The RBA's statement on monetary policy, released on Friday, shows the central bank has slightly reduced its forecast for economic growth for 2013, with unemployment expected to drift gradually higher. The comments follow the central bank this week opting to keep official cash rates at a 3-year low of 3 per cent.
The RBA also damped mortgage holders' hopes that variable mortgage rates would fall independent of further official cuts to the cash rate, given recent falls in bank wholesale funding costs were expected to "take some time" to filter through to overall bank funding costs.
At the same time, the competition for domestic deposits remained high, the RBA said.

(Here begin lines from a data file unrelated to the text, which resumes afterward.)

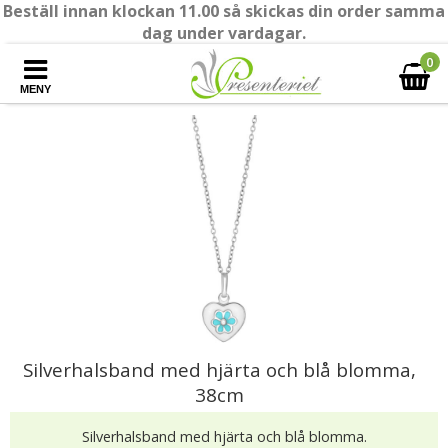
Beställ innan klockan 11.00 så skickas din order samma
dag under vardagar.
0
MENY
Silverhalsband med hjärta och blå blomma,
38cm
Silverhalsband med hjärta och blå blomma.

While the average interest rate on the big banks' short-term deposits had fallen by about 25 basis points in the past three months, roughly in line with the cash rate, the interest rates for longer-term deposits eased by about 10 basis points as banks fought to keep customers, the RBA noted.
The Reserve Bank's observations came as ANZ said it would keep its variable mortgage interest rates on hold at 6.4 per cent in its first review of the year.

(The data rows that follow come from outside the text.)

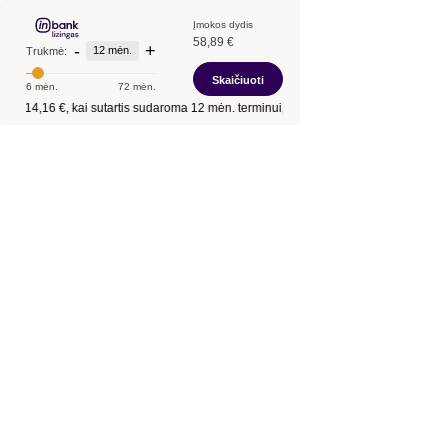
Įmokos dydis
58,89 €
-
+
12 mėn.
Trukmė:
Skaičiuoti
6 mėn.
72 mėn.
tis
614,16 €
, kai sutartis sudaroma
12 mėn.
terminui, metinė palūkanų norma –
13,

Australian Bankers' Association chief executive Steve Munchenburg said it would take a long time before any improvements in wholesale funding improved the overall funding situation.
"It's certainly way too early to talk about what the banks might do about that," Mr Munchenburg said, adding that mortgages were already at near-record lows.
The Australian dollar, which has weakened against major currencies this week, was sold off a further 20 basis points on Friday to a low of $US1.0256 after the RBA's statement was released.
By close on Friday it had lifted to $US1.0288 on solid Chinese exports data.
Even so, the historically high exchange rate was also helping to contain inflation within the RBA's target band of 2-3 per cent.
Economists said the RBA statement showed another rate cut was likely to be on the cards.
"The RBA has downgraded its economic growth outlook to a greater extent than we expected, as it continues to see inflation as remaining consistent with its target," Alvin Pontoh, TD Securities' Asia-Pacific macro strategist, said.
"This combination gives substance to RBA's comments on Tuesday that 'the inflation outlook affords scope for further easing if judged necessary', leaving the door wide open for a rate cut."
In preparing its domestic forecasts, the RBA assumed that the exchange rate would remain at its current high level over the forecast period, around $US1.03, and that the price for Brent oil would remain at $US113 per barrel. It also assumed that the cash rate would remain unchanged over the rest of the forecast period, at 3 per cent, following the 25 basis points cut in December.